━━━ THE INPUT ━━━
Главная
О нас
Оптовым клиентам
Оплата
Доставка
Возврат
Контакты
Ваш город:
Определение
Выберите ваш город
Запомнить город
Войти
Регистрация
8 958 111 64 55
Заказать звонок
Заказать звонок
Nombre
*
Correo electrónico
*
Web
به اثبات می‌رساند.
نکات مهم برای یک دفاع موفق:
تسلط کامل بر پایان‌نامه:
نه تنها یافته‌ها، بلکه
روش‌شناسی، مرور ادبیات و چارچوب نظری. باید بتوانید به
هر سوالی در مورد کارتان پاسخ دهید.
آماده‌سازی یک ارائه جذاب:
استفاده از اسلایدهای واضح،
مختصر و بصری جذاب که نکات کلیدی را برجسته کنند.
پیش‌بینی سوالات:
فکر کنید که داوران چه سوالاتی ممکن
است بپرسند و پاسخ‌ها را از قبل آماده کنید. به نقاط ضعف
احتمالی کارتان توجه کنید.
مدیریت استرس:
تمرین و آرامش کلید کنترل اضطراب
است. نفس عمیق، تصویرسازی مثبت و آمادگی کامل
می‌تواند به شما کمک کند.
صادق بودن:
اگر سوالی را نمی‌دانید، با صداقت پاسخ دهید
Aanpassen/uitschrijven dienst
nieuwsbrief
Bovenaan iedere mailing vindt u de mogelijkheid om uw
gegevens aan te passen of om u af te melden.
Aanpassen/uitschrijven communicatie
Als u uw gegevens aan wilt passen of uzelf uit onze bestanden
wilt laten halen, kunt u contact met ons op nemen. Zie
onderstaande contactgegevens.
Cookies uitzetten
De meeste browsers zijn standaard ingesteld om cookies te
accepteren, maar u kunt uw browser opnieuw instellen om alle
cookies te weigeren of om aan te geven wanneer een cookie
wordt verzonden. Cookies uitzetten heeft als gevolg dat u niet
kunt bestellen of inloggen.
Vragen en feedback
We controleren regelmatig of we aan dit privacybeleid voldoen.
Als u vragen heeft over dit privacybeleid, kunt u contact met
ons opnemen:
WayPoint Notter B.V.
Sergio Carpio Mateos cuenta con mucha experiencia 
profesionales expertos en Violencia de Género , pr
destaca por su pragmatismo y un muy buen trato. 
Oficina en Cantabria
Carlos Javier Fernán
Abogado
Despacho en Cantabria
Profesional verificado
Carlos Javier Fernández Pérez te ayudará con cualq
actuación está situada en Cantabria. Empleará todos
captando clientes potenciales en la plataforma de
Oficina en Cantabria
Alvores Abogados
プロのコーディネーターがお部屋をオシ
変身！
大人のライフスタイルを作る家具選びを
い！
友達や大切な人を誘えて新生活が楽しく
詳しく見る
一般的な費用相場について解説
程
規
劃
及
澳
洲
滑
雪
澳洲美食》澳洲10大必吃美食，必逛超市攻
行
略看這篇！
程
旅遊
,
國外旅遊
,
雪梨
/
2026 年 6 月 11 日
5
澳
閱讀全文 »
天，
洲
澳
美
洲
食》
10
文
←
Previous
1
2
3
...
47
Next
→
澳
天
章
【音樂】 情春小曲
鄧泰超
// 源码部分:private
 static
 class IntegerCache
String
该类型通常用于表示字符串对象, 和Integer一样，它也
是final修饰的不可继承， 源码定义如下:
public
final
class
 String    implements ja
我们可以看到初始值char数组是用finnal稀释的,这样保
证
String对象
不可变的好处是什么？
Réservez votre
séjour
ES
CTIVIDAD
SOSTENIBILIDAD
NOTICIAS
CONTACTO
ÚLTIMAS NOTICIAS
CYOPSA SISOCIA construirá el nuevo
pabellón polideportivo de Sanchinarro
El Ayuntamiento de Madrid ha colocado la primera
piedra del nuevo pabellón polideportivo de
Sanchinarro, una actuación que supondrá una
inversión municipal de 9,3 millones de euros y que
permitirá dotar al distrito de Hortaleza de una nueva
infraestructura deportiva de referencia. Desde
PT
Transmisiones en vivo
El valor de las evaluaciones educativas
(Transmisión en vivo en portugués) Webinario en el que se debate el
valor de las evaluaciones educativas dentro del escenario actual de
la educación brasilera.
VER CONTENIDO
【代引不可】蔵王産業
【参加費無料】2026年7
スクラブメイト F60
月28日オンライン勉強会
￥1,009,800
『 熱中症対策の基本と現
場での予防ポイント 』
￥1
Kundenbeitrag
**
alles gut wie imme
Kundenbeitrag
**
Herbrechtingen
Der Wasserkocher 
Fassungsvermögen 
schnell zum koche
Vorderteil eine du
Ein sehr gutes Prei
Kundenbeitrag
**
━━━
→ TASK REQUIREMENTS
Show every line in the entries where the string "actuación" occurs.

→ FINISHED EXERCISE
actuación está situada en Cantabria. Empleará todos
Sanchinarro, una actuación que supondrá una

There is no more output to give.